→ **The task**
Reply with only a number, the count of lines in the listing that include the word "rule".
%%
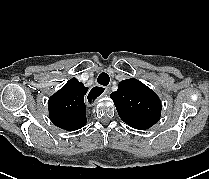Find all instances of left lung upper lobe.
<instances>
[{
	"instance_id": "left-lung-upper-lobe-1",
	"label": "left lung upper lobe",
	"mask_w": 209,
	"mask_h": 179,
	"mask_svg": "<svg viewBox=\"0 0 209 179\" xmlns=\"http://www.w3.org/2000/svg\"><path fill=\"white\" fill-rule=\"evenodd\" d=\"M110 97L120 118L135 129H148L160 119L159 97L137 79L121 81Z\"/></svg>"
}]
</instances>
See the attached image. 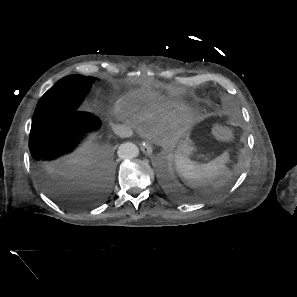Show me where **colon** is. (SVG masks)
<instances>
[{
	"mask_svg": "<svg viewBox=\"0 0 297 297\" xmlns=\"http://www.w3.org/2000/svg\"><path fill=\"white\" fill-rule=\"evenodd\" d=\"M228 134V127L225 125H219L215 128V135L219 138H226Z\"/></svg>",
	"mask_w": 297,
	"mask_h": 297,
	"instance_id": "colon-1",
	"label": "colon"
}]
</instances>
%%
%%
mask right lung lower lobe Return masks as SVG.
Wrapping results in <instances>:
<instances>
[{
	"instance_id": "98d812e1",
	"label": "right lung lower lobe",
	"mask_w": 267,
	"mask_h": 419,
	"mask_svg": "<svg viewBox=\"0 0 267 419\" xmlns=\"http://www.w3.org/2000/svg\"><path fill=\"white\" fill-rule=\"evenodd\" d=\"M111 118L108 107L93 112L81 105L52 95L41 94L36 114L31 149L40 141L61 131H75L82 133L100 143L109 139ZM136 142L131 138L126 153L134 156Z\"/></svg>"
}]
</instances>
%%
→ **Result of this exercise**
3